Reporters Without Borders said that demands for independent bodies to elect or appoint chief editors had gone unanswered.
The organization called upon the Egyptian authorities to rescind the appointments because “the authorities are continuing the Mubarak era’s methods of making appointments and are thereby perpetuating government control of the state-owned media, which must stop.”
“Media independence is one of the guarantees of freedom of information in a country that wants to establish a democratic system,” Reporters Without Borders said in a 23 August statement.
These appointments had their effect on the editorial line in these newspapers, said the organization, citing reports from the Arabic Network for Human Rights Information. These newspapers stopped publishing critical articles, it said, giving the example of state-owned Al-Akhbar canceling the opinions page and no longer publishing novelist Ibrahim Abdel Meguid’s weekly column.
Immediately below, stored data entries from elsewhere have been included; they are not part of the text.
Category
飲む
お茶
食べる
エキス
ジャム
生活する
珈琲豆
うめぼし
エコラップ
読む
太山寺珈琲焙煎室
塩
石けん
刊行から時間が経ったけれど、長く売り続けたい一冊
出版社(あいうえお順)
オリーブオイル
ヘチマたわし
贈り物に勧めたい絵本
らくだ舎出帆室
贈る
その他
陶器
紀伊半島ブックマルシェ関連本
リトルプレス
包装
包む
Abdel Meguid said that the decision is a result of the editorial policy endorsed after Mohamed Hassan al-Banna was appointed chief editor by the Shura Council, claiming that he refuses to run articles that criticize the Muslim Brotherhood. The chief editors appointed by the National Democratic Party were more professional, Abdel Meguid added.
Famous novelist Youssef al-Qaeed told Al-Masry Al-Youm on 14 August that an opinion piece he penned for Al-Akhbar that contained harsh criticism of the Brotherhood was not published.
ANHRI reported that articles by Abla al-Roweiny and Ghada Nabil were also censored in the past month, by Al-Akhbar and Al-Gomhurriya respectively. Roweiny was pressured to change the phrase “Brotherhood domination” while Nabil criticized the “gag orders” being imposed at state run papers, ANHRI added.